▼
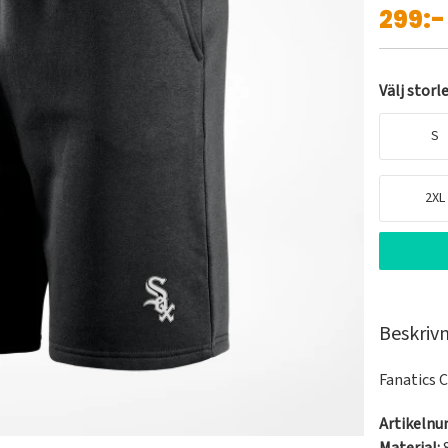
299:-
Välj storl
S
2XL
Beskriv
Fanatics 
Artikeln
▲
▼
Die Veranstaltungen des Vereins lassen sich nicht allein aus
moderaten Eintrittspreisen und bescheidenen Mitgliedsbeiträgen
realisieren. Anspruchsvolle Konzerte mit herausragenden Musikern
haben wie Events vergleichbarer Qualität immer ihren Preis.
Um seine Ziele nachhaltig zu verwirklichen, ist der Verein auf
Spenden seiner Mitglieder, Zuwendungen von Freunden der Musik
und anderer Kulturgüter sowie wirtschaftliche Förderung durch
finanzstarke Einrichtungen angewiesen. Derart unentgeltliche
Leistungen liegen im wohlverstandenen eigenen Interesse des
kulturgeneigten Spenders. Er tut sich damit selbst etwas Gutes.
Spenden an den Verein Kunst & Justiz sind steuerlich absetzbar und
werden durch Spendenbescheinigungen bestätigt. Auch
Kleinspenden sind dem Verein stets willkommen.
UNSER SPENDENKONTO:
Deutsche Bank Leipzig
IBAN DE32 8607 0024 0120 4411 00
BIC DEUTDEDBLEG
▲
Problem to solve:
This task calls for each line of the material that contains "sich".

Exercise response:
Die Veranstaltungen des Vereins lassen sich nicht allein aus
kulturgeneigten Spenders. Er tut sich damit selbst etwas Gutes.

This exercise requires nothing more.